Nous avons médité sur la beauté de notre continent, en particulier sur son environnement naturel. Nous avons également réfléchi à la mission biblique qui nous est confiée d’être les gardiens et les guides de notre maison commune (Genèse 2, 15). En tant que professionnels catholiques, nous réaffirmons notre engagement à répondre à l’appel de prendre soin de notre maison commune (Laudato Si)[v]. Nous nous engageons à lutter contre l’injustice écologique, à promouvoir une écologie intégrale et à sensibiliser à cette mission divine qui nous est confiée par Dieu.

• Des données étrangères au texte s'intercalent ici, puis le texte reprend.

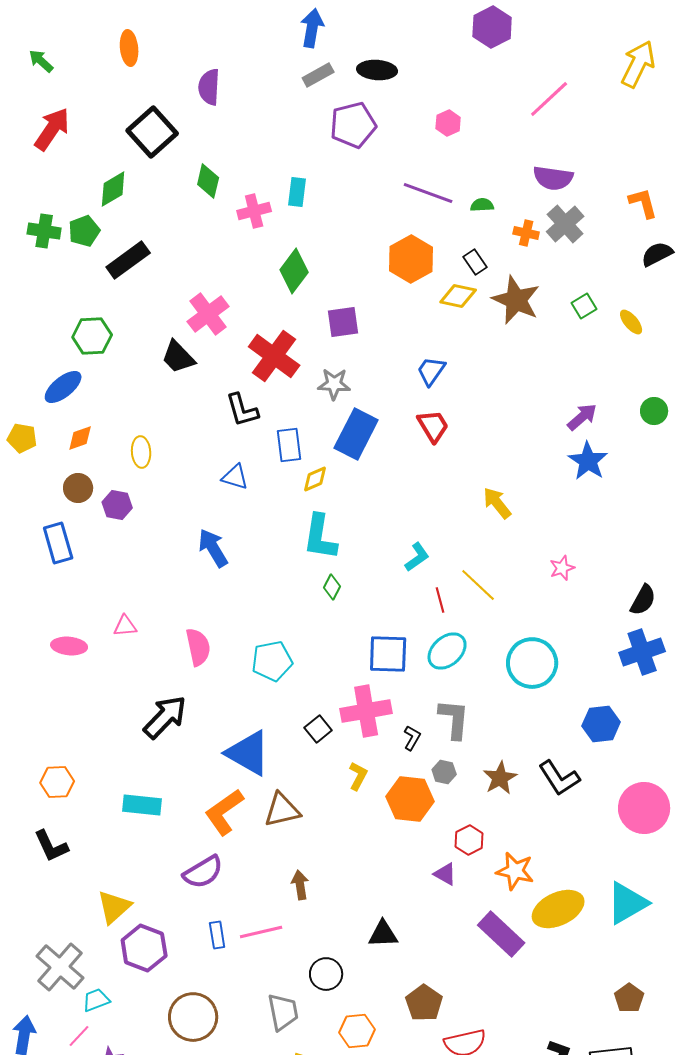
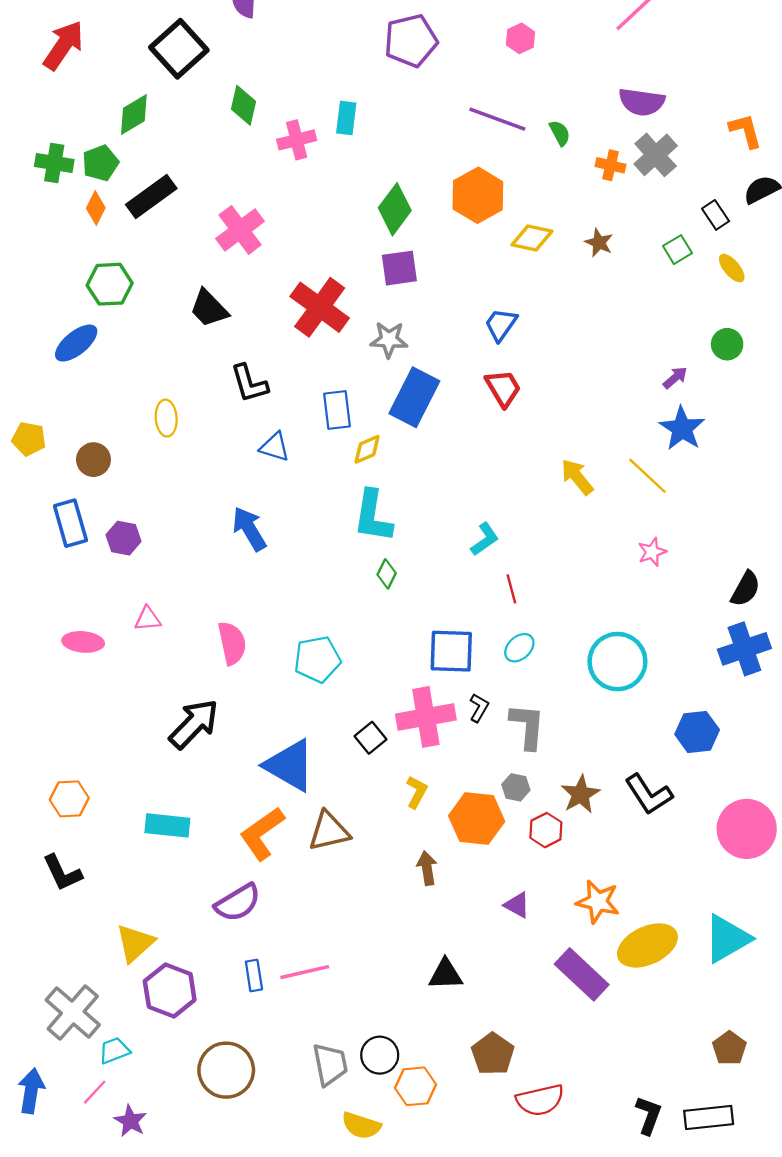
green semicircle: (482, 205) -> (560, 133), turned 65
black rectangle: (475, 262) -> (716, 215), moved
green diamond: (294, 271) -> (395, 209), moved
brown star: (516, 300) -> (599, 243), size x0.5
pink cross: (208, 314) -> (240, 230), moved
black L-shape: (242, 410) -> (249, 383), moved
green circle: (654, 411) -> (727, 344), moved
purple arrow: (582, 417) -> (675, 378), size x0.7
yellow pentagon: (22, 438) -> (29, 439), moved
orange diamond: (80, 438) -> (96, 208), moved, turned -44
purple hexagon: (117, 505) -> (123, 538), moved
yellow line: (478, 585) -> (647, 476), moved
cyan ellipse: (447, 651) -> (519, 648), size x0.7
black L-shape: (412, 738) -> (479, 708), moved
red hexagon: (469, 840) -> (546, 830), moved
brown arrow: (300, 885) -> (427, 868), moved
black circle: (326, 974) -> (380, 1055), moved

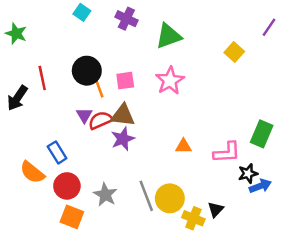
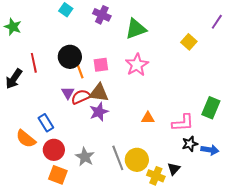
black star: (248, 174) -> (190, 144), moved
blue arrow: (260, 186) -> (210, 150), turned 30

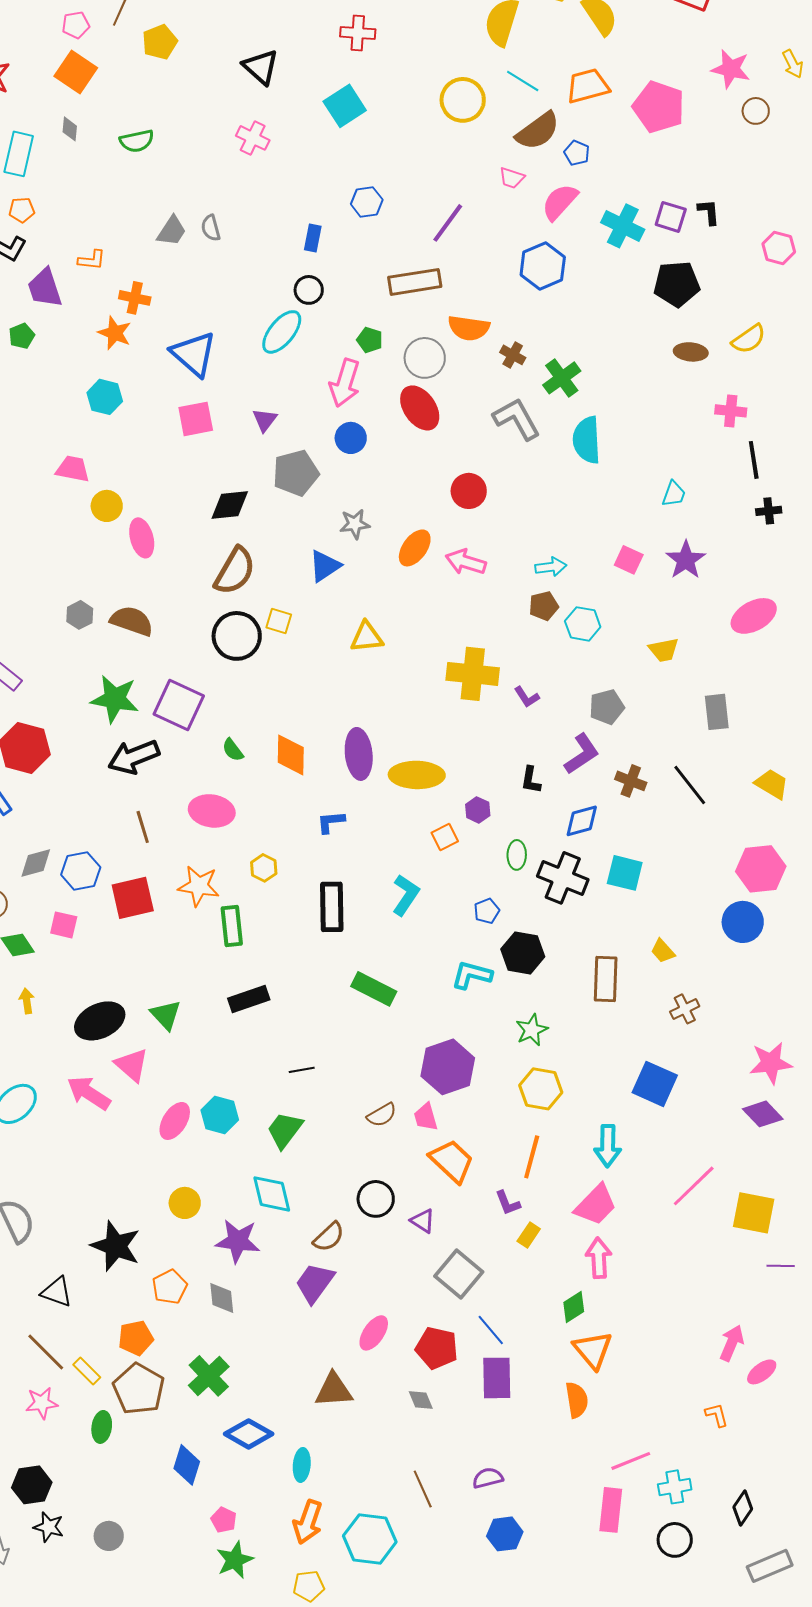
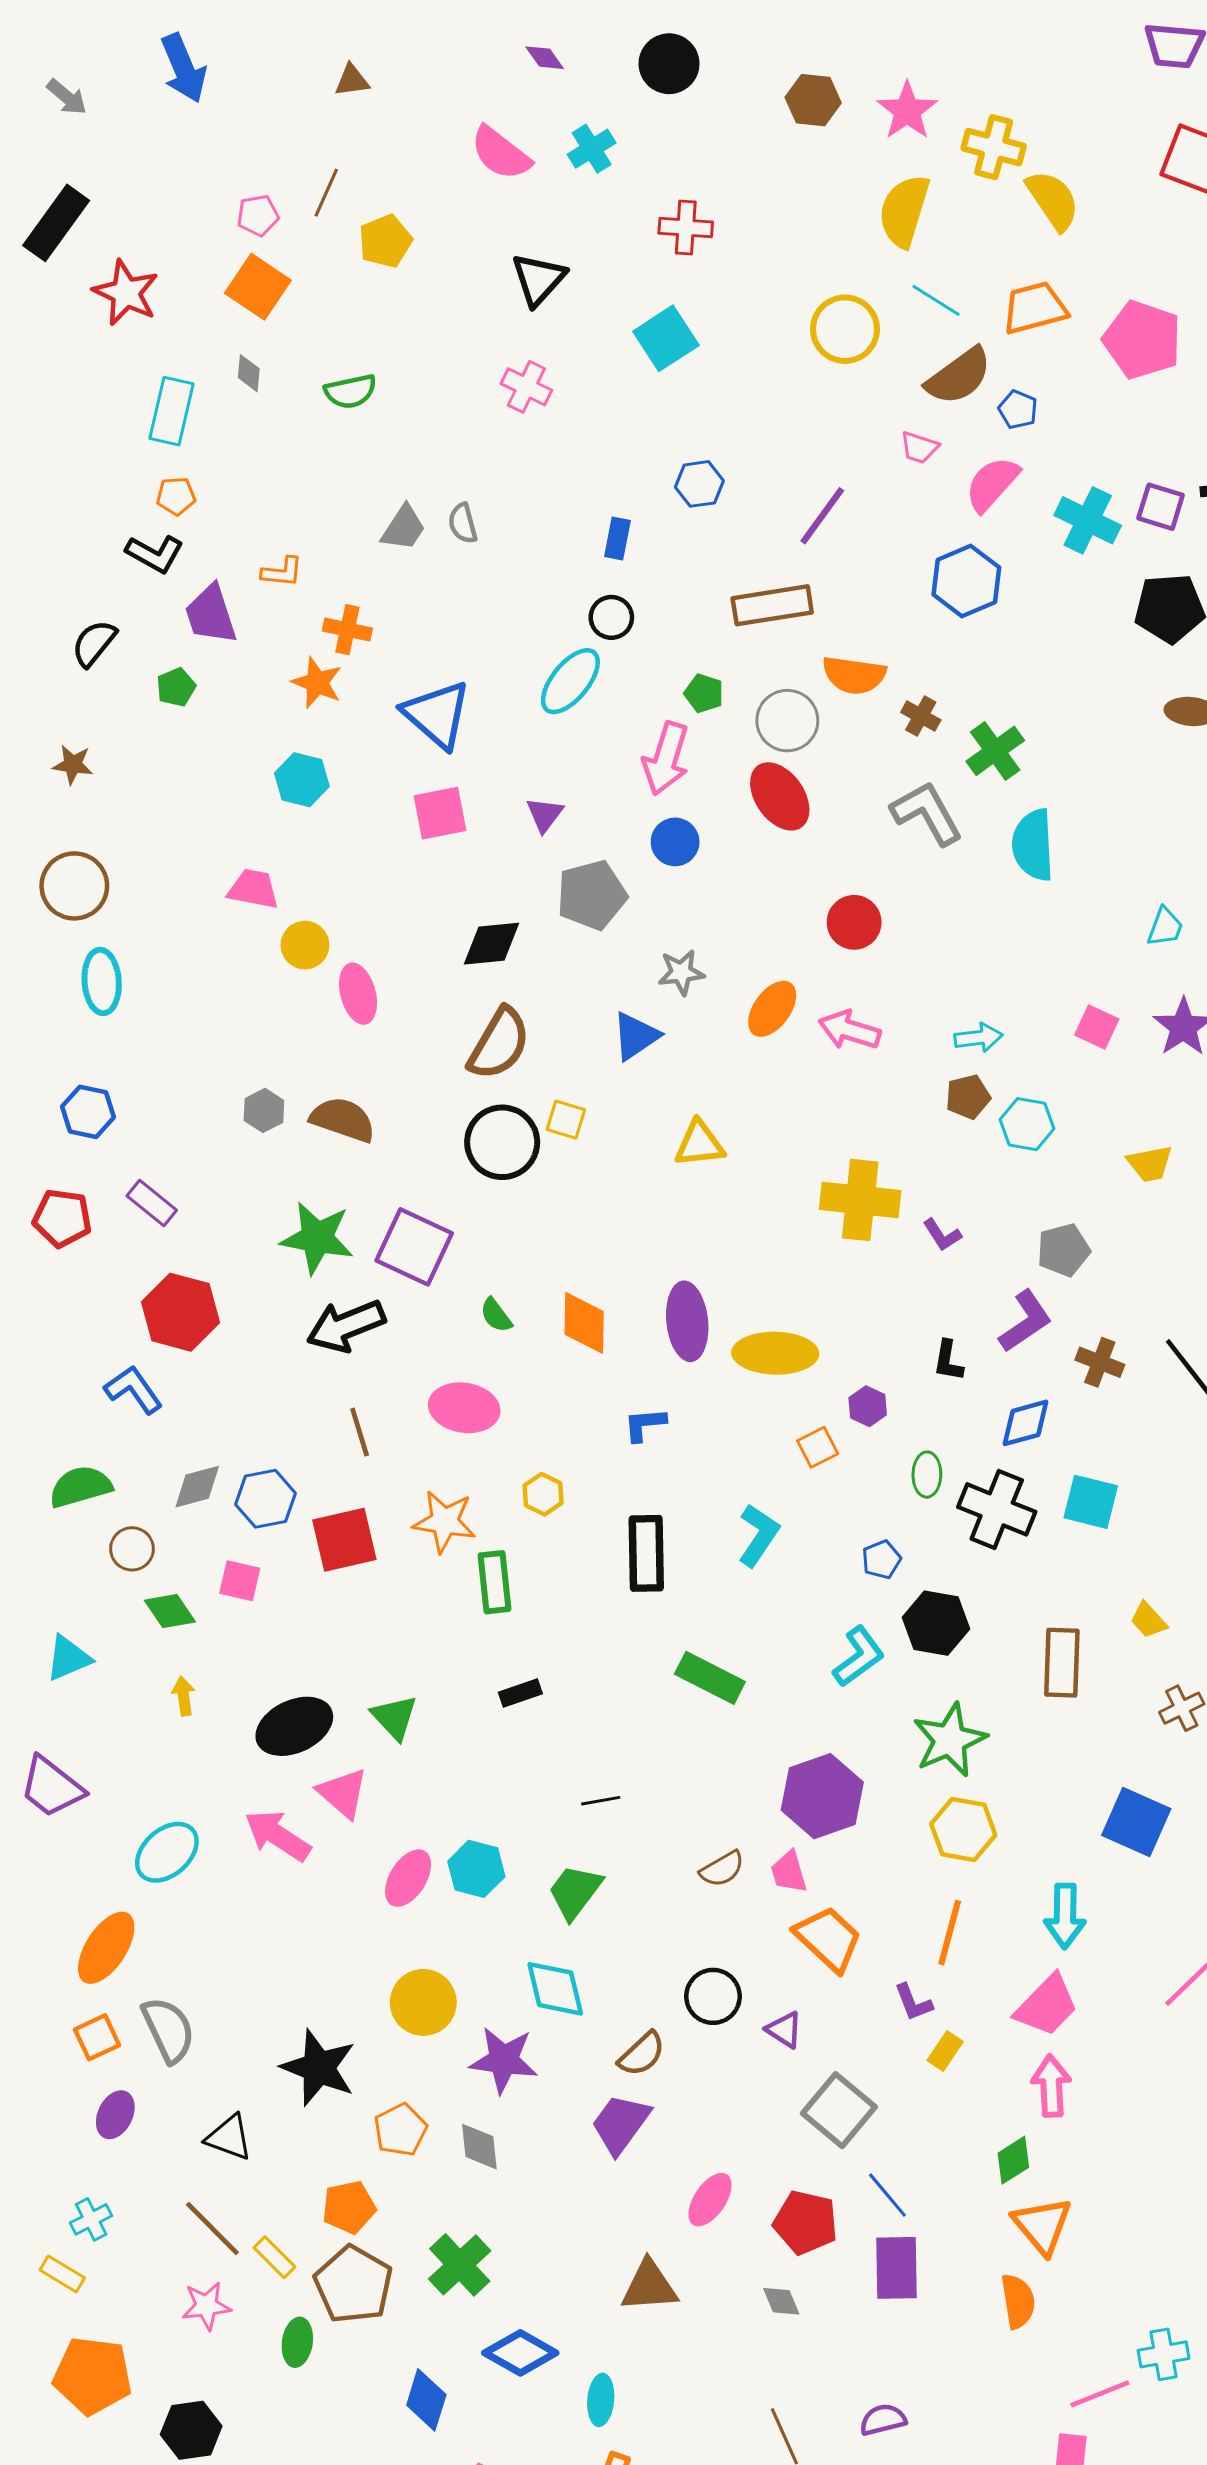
black triangle: (261, 67) -> (539, 279), turned 30
cyan L-shape: (472, 975) -> (859, 1657), turned 129
black rectangle: (249, 999) -> (520, 1693), size x0.7
green star: (532, 1030) -> (950, 1740), size x1.5
yellow circle: (185, 1203) -> (423, 2002), size x1.4
cyan cross: (675, 1487) -> (1164, 2354), moved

F. Réflexion sur nos défis internes au sein de Pax Romana :
Nous avons réfléchi à la vie du mouvement en Afrique et avons reconnu que Pax Romana ICMICA doit renforcer sa présence sur le continent. Dans certains pays, la transition d’une direction à une autre reste un défi. Les efforts visant à attirer les jeunes et les jeunes diplômés vers le mouvement doivent se poursuivre. Il faut redynamiser les efforts visant à favoriser les collaborations régionales.
Nous reconnaissons que Pax Romana ICMICA s’appuyait auparavant sur le soutien financier et non financier de ses partenaires, mais le modèle de dépendance financière ne fonctionne pas. Les contributions régulières des membres, actuellement très faibles, doivent être encouragées et renforcées. Nous nous engageons à développer des mécanismes de financement innovants, tels que des investissements sur les marchés financiers, entre autres, qui soient conformes aux valeurs et aux principes de l’Église.
Nous reconnaissons que la formation des laïcs catholiques en Afrique, y compris leur dotation en formations et compétences pertinentes pour remplir leurs rôles au sein de l’Église et de la société, reste à la fois un défi majeur et une opportunité. Nous promettons un programme de formation structuré pour les laïcs et renforcerons notre engagement dans l’apostolat laïc afin de continuer à traduire l’Évangile en un outil concret de transformation spirituelle et sociale.
Nous croyons en l’Église et en ses dirigeants pour guider notre vision et inspirer nos actions afin de construire une Afrique forte, fondée sur la foi et résiliente.
Addis Abeba, le 2 mai 2026
Dr. Jules Zannou
Vice-président international pour l’Afrique
Pax Romana ICMICA

[i] Les statistiques montrent qu’un catholique sur cinq dans le monde est africain, et que des professionnels catholiques africains occupent des postes au sein des gouvernements, du pouvoir judiciaire, des entreprises et des institutions internationales
[ii] Rapport de la Banque mondiale, 2026
[iii] Y compris l’Église, les organisations internationales, les organisations non gouvernementales, les organisations de la société civile et le secteur privé
[iv] Notamment l’Association des conférences épiscopales d’Afrique orientale (AMECEA), le CERNA, la Conférence épiscopale régionale d’Afrique de l’Ouest (RECOWA), la Rencontre interrégionale des évêques d’Afrique australe (IMBISA) et le Symposium des conférences épiscopales d’Afrique et de Madagascar (SECAM).